WORK TO COMPLETE:
Repeat exactly, and only, the lines of the entries below from the one with "PN Suka Makmue Terima Perwakilan Warga" through the one with "BVC - operatoru pamatapmācības", both ends included.

Stored records:
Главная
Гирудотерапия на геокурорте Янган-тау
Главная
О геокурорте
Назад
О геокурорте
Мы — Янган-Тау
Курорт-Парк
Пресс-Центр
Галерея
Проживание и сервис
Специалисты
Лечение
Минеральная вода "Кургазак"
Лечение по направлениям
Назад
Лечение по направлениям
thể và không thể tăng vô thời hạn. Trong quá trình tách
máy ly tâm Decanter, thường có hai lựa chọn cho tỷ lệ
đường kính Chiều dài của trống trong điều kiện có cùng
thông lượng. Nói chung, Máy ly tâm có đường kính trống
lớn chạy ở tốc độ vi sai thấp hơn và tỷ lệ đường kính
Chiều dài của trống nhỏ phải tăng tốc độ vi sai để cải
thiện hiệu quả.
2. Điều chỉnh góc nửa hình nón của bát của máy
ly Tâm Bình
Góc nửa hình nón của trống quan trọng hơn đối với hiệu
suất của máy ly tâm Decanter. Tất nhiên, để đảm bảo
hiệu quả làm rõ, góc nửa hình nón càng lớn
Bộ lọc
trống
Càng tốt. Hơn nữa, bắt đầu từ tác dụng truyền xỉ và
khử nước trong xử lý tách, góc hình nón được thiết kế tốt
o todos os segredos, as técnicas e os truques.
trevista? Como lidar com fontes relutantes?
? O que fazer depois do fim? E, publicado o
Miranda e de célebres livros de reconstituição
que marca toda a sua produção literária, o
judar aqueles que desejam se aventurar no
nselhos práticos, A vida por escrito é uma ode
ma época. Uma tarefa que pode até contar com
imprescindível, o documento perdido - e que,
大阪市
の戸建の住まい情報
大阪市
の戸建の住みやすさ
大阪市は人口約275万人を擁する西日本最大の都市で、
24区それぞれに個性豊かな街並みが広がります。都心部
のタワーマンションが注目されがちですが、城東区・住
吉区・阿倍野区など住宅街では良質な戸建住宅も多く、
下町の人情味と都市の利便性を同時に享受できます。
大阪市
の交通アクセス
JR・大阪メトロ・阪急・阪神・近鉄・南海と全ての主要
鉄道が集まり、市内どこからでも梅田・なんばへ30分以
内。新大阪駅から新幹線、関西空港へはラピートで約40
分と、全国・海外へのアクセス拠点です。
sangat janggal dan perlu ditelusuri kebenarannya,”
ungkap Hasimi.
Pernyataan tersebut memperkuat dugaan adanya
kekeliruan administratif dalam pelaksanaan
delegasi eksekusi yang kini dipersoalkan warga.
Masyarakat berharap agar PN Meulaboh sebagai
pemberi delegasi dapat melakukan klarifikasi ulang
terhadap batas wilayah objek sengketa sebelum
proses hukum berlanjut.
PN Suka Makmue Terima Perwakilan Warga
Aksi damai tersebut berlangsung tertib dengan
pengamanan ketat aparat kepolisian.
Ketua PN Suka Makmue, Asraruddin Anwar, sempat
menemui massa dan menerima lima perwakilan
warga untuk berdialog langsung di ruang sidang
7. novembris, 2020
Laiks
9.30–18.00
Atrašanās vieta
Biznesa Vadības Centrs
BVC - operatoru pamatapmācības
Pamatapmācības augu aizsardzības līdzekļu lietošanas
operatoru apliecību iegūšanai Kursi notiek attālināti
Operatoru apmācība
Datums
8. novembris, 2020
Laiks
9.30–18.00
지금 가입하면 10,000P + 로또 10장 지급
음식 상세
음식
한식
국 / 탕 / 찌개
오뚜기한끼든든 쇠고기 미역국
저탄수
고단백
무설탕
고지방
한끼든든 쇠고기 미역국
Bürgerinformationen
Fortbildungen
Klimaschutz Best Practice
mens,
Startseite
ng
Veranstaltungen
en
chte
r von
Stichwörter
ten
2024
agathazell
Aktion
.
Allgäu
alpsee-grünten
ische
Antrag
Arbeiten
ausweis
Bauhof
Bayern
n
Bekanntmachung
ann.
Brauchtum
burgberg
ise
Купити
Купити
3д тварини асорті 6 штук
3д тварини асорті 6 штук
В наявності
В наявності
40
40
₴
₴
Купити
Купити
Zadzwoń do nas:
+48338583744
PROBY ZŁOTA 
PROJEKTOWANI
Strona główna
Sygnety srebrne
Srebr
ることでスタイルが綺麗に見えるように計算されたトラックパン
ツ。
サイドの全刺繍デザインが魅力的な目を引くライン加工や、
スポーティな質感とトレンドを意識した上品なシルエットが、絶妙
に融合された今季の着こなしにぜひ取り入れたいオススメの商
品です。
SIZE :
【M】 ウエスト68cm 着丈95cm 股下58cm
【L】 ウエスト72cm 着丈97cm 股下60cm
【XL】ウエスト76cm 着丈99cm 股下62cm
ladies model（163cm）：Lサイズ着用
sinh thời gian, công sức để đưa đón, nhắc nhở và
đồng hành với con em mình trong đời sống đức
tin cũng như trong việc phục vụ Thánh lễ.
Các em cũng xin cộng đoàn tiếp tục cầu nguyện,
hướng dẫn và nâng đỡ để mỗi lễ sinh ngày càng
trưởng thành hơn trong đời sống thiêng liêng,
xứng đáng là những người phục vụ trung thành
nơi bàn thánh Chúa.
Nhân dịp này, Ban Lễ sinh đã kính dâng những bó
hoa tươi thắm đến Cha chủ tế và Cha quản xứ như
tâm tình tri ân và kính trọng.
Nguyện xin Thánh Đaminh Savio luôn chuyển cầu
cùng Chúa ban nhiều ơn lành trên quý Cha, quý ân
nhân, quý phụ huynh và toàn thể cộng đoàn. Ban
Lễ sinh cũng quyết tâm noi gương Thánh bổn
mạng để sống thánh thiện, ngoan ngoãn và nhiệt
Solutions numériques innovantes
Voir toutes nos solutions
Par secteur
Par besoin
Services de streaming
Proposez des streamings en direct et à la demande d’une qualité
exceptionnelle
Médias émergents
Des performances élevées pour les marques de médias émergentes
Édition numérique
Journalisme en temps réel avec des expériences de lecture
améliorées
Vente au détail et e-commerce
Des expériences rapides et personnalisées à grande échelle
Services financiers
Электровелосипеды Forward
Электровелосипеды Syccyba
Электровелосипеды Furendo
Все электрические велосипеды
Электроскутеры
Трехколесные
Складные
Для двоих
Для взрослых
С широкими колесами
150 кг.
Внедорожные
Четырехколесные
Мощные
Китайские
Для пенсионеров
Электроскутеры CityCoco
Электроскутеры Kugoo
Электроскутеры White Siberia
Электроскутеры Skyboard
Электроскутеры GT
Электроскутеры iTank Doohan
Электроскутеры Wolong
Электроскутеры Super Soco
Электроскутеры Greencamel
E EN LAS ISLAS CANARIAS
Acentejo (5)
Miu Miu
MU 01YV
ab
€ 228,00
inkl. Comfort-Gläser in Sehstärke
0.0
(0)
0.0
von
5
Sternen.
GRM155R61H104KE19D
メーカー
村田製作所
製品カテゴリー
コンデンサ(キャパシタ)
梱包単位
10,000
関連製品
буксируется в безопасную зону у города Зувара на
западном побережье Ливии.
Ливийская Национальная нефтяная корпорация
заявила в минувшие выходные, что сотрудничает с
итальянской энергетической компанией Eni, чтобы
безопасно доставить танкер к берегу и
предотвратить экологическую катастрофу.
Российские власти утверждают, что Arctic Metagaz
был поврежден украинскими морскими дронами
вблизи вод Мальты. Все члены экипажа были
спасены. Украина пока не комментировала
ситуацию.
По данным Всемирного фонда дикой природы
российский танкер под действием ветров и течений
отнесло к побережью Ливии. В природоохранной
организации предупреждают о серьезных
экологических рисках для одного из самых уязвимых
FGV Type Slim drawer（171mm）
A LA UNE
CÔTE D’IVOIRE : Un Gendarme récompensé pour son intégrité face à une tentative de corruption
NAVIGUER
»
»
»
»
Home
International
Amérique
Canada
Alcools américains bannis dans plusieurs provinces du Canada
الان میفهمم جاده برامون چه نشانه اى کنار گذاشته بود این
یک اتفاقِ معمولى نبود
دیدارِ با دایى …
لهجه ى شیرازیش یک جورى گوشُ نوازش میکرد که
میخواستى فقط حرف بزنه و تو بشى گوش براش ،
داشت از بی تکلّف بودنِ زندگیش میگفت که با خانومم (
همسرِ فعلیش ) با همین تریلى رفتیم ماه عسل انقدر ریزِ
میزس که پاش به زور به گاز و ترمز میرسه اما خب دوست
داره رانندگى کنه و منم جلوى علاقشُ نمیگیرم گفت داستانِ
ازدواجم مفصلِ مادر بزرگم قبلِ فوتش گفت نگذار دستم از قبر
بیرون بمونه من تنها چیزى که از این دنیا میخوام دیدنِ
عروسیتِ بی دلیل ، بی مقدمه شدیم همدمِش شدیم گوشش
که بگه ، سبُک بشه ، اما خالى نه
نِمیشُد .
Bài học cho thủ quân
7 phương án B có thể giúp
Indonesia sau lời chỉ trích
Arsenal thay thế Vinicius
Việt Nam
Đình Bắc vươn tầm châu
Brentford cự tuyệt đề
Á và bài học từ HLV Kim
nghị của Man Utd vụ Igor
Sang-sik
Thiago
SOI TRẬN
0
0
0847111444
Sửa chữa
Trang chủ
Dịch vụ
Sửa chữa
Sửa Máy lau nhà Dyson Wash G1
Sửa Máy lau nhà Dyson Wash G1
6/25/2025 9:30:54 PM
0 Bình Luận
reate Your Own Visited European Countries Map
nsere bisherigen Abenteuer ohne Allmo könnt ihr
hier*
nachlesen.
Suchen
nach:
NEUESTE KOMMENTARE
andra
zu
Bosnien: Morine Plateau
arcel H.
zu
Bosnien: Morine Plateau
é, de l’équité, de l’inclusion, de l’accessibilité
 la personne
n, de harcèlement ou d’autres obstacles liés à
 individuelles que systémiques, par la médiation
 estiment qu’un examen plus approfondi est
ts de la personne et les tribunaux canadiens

ANSWER SPACE:
PN Suka Makmue Terima Perwakilan Warga
Aksi damai tersebut berlangsung tertib dengan
pengamanan ketat aparat kepolisian.
Ketua PN Suka Makmue, Asraruddin Anwar, sempat
menemui massa dan menerima lima perwakilan
warga untuk berdialog langsung di ruang sidang
7. novembris, 2020
Laiks
9.30–18.00
Atrašanās vieta
Biznesa Vadības Centrs
BVC - operatoru pamatapmācības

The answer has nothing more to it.